» **Problem details**:
Within the records below, find each line that holds the string "Playa", then copy it.

» **Data provided**:

·····

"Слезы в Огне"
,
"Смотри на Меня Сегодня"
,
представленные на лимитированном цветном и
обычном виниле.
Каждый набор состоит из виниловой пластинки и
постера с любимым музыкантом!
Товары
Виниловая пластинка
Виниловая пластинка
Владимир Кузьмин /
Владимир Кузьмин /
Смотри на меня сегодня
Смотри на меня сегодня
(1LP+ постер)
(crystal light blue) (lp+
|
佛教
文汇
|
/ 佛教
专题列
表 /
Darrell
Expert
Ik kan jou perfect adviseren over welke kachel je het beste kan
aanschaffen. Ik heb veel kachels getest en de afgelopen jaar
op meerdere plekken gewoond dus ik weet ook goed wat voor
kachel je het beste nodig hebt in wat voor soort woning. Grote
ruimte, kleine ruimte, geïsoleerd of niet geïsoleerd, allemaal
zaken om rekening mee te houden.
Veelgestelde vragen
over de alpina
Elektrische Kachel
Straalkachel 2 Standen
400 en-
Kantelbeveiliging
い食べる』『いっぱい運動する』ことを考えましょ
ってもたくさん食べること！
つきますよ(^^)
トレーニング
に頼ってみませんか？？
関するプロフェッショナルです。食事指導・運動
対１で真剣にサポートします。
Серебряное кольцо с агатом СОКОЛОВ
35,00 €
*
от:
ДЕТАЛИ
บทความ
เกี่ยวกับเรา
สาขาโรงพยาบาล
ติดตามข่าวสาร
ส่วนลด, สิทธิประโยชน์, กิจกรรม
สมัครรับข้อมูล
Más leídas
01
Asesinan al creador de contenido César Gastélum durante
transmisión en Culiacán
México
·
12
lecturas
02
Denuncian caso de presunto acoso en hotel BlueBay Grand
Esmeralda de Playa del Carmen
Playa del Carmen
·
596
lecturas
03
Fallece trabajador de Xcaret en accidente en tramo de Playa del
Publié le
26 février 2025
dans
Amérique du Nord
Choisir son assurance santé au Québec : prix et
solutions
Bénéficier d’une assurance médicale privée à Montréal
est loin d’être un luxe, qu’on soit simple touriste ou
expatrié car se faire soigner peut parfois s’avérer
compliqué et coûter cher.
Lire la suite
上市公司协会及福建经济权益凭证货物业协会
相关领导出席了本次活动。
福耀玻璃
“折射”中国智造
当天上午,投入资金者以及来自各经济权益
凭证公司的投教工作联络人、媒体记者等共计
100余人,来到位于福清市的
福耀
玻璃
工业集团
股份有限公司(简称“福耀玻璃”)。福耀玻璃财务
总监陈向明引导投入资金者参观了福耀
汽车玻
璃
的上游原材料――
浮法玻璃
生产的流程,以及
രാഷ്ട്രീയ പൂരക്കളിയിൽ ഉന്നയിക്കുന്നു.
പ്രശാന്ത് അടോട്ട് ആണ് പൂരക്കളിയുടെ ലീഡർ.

·····

» **Answer to this exercise**:
Esmeralda de Playa del Carmen
Playa del Carmen
Fallece trabajador de Xcaret en accidente en tramo de Playa del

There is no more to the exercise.